Haguenau a obtenu le label « Forêt d’exception » pour sa forêt d’Alsace du nord, le 30 janvier, entrant dans le club des quatorze forêts françaises reconnues pour leurs particularités et leur gouvernance innovante. Elles forment « un réseau de laboratoires à ciel ouvert pour imaginer ce que doit être la gestion forestière de demain en France », a déclaré Albert Maillet, directeur des forêts et des risques naturels à l’Office national des forêts (ONF), lors de la cérémonie de labellisation.

Le caractère exceptionnel ne saute pas aux yeux du promeneur qui découvre ce massif de plaine, rajeuni par la tempête Lothar en 1999. Mais le corridor écologique qu’il constitue entre le piémont des Vosges et les forêts rhénanes, dans une plaine anthropisée (1), est déjà en soit très précieux. En outre, c’est la seule représentante française des forêts mixtes de type médio-européen, avec son cortège d’espèces associées.

Une autre particularité de cette forêt tient à l’histoire très ancienne qui la relie à la « ville clairière » de Haguenau. Elle est la plus grande forêt gérée en indivision entre une commune et l’Etat – recettes et dépenses sont partagées à parts égales. Un privilège qui remonte au Moyen Age, acté par Louis XIV en 1696.

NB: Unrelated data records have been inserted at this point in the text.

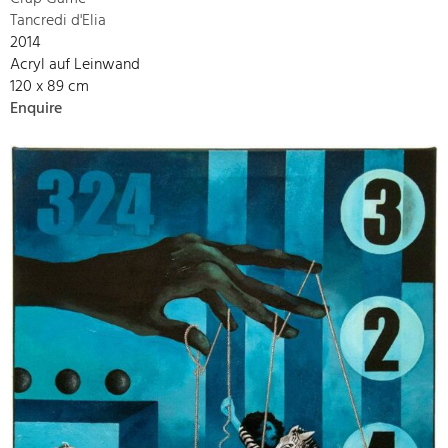
Tancredi d'Elia
2014
Acryl auf Leinwand
120 x 89 cm
Enquire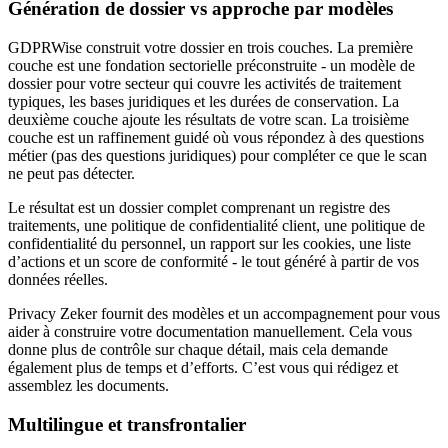
Génération de dossier vs approche par modèles
GDPRWise construit votre dossier en trois couches. La première
couche est une fondation sectorielle préconstruite - un modèle de
dossier pour votre secteur qui couvre les activités de traitement
typiques, les bases juridiques et les durées de conservation. La
deuxième couche ajoute les résultats de votre scan. La troisième
couche est un raffinement guidé où vous répondez à des questions
métier (pas des questions juridiques) pour compléter ce que le scan
ne peut pas détecter.
Le résultat est un dossier complet comprenant un registre des
traitements, une politique de confidentialité client, une politique de
confidentialité du personnel, un rapport sur les cookies, une liste
d’actions et un score de conformité - le tout généré à partir de vos
données réelles.
Privacy Zeker fournit des modèles et un accompagnement pour vous
aider à construire votre documentation manuellement. Cela vous
donne plus de contrôle sur chaque détail, mais cela demande
également plus de temps et d’efforts. C’est vous qui rédigez et
assemblez les documents.
Multilingue et transfrontalier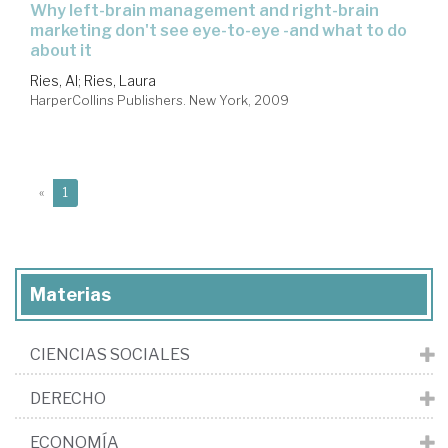
why left-brain management and right-brain
marketing don't see eye-to-eye -and what to do
about it
Ries, Al
;
Ries, Laura
HarperCollins Publishers. New York, 2009
(current)
«
1
Materias
CIENCIAS SOCIALES
DERECHO
ECONOMÍA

Scientifiques, randonneurs…

Si, il y a vingt ans encore, la ville laissait largement la main aux techniciens de l’ONF, depuis quinze ans, un agent de la ville travaille en partenariat étroit avec les forestiers sur de nombreuses thématiques : budget, dépôts sauvages, projets de conservation, choix d’exploitation…

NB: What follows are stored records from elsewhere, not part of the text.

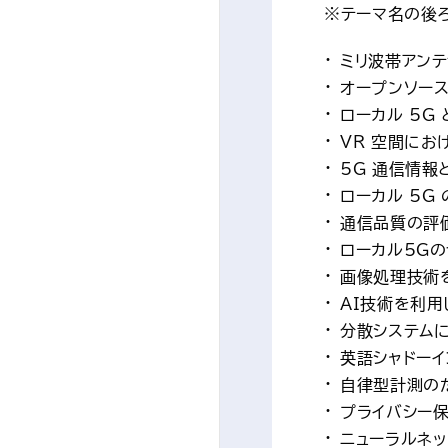
※テーマ名の後
ミリ波帯アンテ
オープンソース
ローカル 5G
VR 空間にお
5G 通信情報
ローカル 5G
通信品質の評価
ローカル5Gの
画像処理技術を
AI技術を利用
分散システムに
英語シャドーイ
自律型計測のた
プライバシー保
ニューラルネッ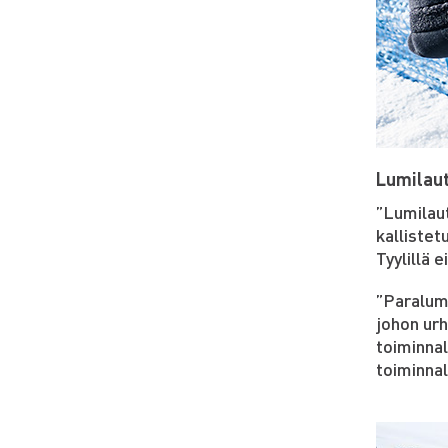
Lumilaut
”Lumilaut
kallistet
Tyylillä 
”Paralum
johon urh
toiminnal
toiminnal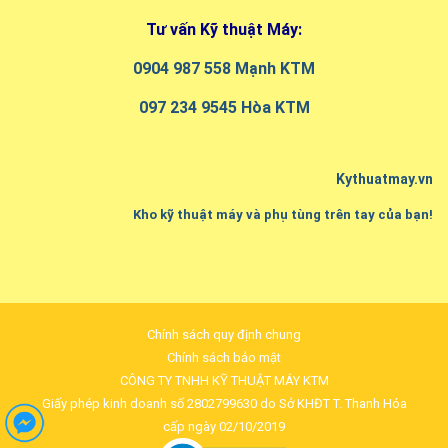
Tư vấn Kỹ thuật Máy:
0904 987 558 Mạnh KTM
097 234 9545 Hòa KTM
Kythuatmay.vn
Kho kỹ thuật máy và phụ tùng trên tay của bạn!
Chính sách quy định chung
Chính sách bảo mật
CÔNG TY TNHH KỸ THUẬT MÁY KTM
Giấy phép kinh doanh số 2802799630 do Sở KHĐT T. Thanh Hóa
cấp ngày 02/10/2019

En 2015, l’entrée dans la démarche de labellisation a élargi cette gestion partenariale aux différents usagers de la forêt. Entre office de tourisme, département du Bas-Rhin, scientifiques, associations environnementales, randonneurs, cyclistes, services de l’Etat, artisans potiers, etc., on compte pas moins de quarante parties prenantes !

Elles ont décidé ensemble des orientations stratégiques et d’un contrat de projet en actions sur les cinq ans à venir. « L’avantage de la démarche est d’intégrer l’ensemble des partenaires dans la gestion. Cela permet de les faire adhérer beaucoup plus facilement en les associant très en amont », explique André Erbs, premier adjoint au maire (2).

Changement climatique

Les partenaires aux visions les plus opposées échangent. « L’introduction des naturalistes permet de mieux doser les prélèvements », remarque Aurélia Rodrigues, chargée de mission « forêts » à la ville. « Nous harmonisons nos bases de données avec les ONG », complète son binôme, côté ONF, Noémie Renaud-Goud, cheffe de projet « forêts d’exception » jusqu’en avril (3).

Le souffle de Lothar ayant élagué la moitié de la forêt de ses pins sylvestres, l’ONF a dû adapter son exploitation et se concentrer sur les vieux arbres, à haute valeur ajoutée. Autre adaptation en cours : le changement climatique, source de prolifération de parasites et de dépérissement du hêtre, appelle de multiples expérimentations et le renforcement des échanges territoriaux.

Au-delà de la production, les patrimoines naturel et historique (tumuli, blockhaus, marnières de potier…) sont autant de richesses sur lesquelles la ville et le département du Bas-Rhin veulent capitaliser pour renforcer le rôle social et touristique de la forêt. « Nous travaillons avec l’office de tourisme d’Alsace sur l’« Alsace verte », afin de développer les pistes cyclables, qui font déjà 100 kilomètres », met en avant Isabelle Dollinger, vice-présidente du département.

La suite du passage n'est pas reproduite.